What Lukenbill didn't know was that Agnos and the Giants, their campaign failing in the wake of the earthquake, had been tipped off to his possible involvement within days of the first contact with the opponents, and had been itching to use the "outsider" threat in a last-minute push. Nor did he know that Agnos was a bad loser. The mayor urged San Francisco District Attorney Arlo Smith to prosecute his opponents; Smith, hoping to goose his campaign for state attorney general, complied. He got the grand jury to indict Lukenbill and the rest of the Ballpark Five on the incredible theory that their efforts to help the anti-subsidy campaign constituted a conspiracy to create a campaign committee that had failed to report its existence.

But this is the rare story with many happy endings:

  • Having failed four times in five years, first in San Francisco and later in San Jose, to get voters to buy them a new stadium, the Giants, under new ownership, gave up their extortion bid and built their own privately financed ballpark.
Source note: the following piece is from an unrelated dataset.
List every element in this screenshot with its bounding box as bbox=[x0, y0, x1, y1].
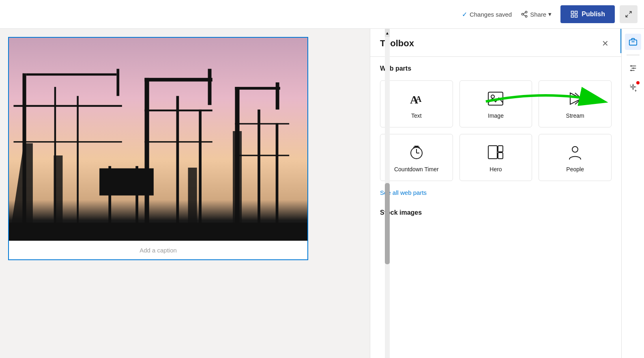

The team has gone on to win two World Series.
  • Having protected their public resources for investments more potent than subsidizing sports owners, San Francisco and San Jose are now among the most economically buoyant big cities in the world.
  • When the Ballpark Five reached court, the judge dismissed the case, saying there was no evidence any laws were broken and no grounds for the grand jury's indictment or the district attorney's pursuit of the case.
  • Dogged by the judge's conclusion that he had been engaged in a political prosecution and hurt by revelations that he had sought to speed up the case to help his campaign, Arlo Smith was defeated in his campaign for attorney general.

The baseball on my desk freshly reminds that, in politics as in sport, the game is hardball, and though everybody mouths the bromide about "it's how you play the game," the spitball your side throws never seems as wet as the one loaded up by guy in the other dugout.